:: Material to process ::
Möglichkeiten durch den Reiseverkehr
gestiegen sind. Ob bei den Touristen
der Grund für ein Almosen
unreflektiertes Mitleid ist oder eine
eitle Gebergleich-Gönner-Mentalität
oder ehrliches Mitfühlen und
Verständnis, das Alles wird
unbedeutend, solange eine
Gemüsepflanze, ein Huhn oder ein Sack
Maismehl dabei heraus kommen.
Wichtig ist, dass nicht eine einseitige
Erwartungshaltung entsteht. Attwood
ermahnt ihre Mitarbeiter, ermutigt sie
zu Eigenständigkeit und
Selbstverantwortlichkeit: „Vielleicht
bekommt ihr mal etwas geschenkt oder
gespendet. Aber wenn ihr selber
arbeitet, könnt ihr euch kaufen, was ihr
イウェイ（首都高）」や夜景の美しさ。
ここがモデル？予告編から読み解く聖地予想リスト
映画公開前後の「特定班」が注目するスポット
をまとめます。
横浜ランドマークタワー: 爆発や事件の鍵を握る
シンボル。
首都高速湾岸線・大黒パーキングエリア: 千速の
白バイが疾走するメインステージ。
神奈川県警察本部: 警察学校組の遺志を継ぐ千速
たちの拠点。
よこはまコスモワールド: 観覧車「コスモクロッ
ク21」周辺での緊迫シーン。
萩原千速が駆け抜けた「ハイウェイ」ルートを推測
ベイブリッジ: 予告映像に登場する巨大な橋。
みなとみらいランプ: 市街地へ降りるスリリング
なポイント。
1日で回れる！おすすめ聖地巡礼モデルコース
:::
### Try it
Show the lines from the data above that contain the string "oder".

### Written reply
unreflektiertes Mitleid ist oder eine
oder ehrliches Mitfühlen und
Gemüsepflanze, ein Huhn oder ein Sack
bekommt ihr mal etwas geschenkt oder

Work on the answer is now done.